_EXERCISE DETAILS_
Line by line, print the records exactly, and keep images out of the copy.
-- Opening Marker --
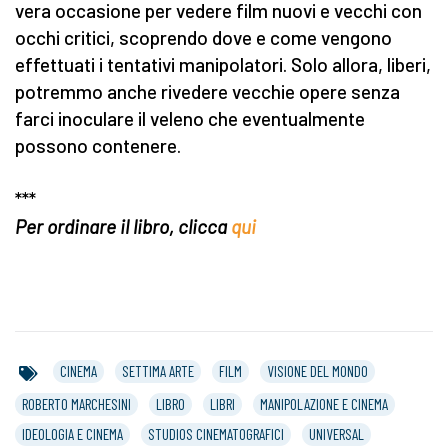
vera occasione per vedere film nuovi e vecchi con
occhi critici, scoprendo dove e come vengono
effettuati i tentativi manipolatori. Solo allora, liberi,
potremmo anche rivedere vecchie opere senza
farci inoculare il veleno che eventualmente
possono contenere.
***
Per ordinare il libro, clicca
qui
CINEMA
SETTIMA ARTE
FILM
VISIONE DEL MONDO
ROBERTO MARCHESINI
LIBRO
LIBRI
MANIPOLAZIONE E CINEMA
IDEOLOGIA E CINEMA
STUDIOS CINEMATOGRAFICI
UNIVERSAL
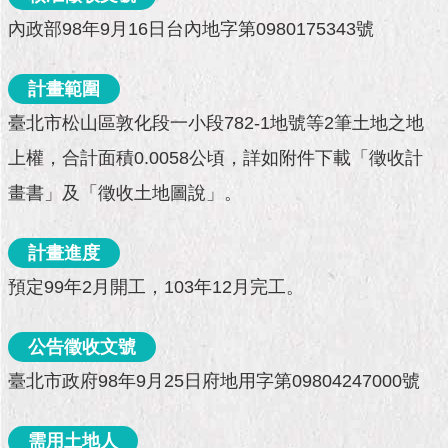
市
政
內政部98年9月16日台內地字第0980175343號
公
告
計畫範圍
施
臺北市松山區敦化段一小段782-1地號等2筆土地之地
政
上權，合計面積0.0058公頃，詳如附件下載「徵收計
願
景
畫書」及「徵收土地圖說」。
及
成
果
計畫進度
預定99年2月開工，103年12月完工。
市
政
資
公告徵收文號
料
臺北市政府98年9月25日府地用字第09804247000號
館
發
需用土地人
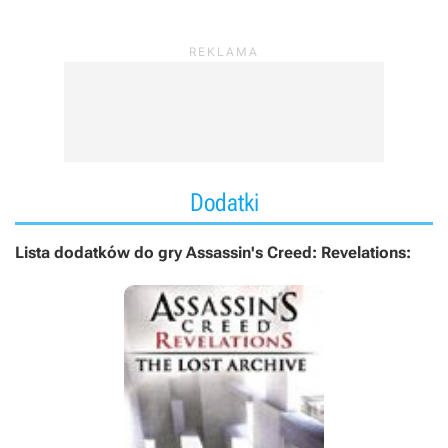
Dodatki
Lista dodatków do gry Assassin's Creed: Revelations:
-- Closing Marker --
_SOLUTION TO THIS TASK_
vera occasione per vedere film nuovi e vecchi con
occhi critici, scoprendo dove e come vengono
effettuati i tentativi manipolatori. Solo allora, liberi,
potremmo anche rivedere vecchie opere senza
farci inoculare il veleno che eventualmente
possono contenere.
***
Per ordinare il libro, clicca
qui
CINEMA
SETTIMA ARTE
FILM
VISIONE DEL MONDO
ROBERTO MARCHESINI
LIBRO
LIBRI
MANIPOLAZIONE E CINEMA
IDEOLOGIA E CINEMA
STUDIOS CINEMATOGRAFICI
UNIVERSAL
市
政
內政部98年9月16日台內地字第0980175343號
公
告
計畫範圍
施
臺北市松山區敦化段一小段782-1地號等2筆土地之地
政
上權，合計面積0.0058公頃，詳如附件下載「徵收計
願
景
畫書」及「徵收土地圖說」。
及
成
果
計畫進度
預定99年2月開工，103年12月完工。
市
政
資
公告徵收文號
料
臺北市政府98年9月25日府地用字第09804247000號
館
發
需用土地人
Dodatki
Lista dodatków do gry Assassin's Creed: Revelations:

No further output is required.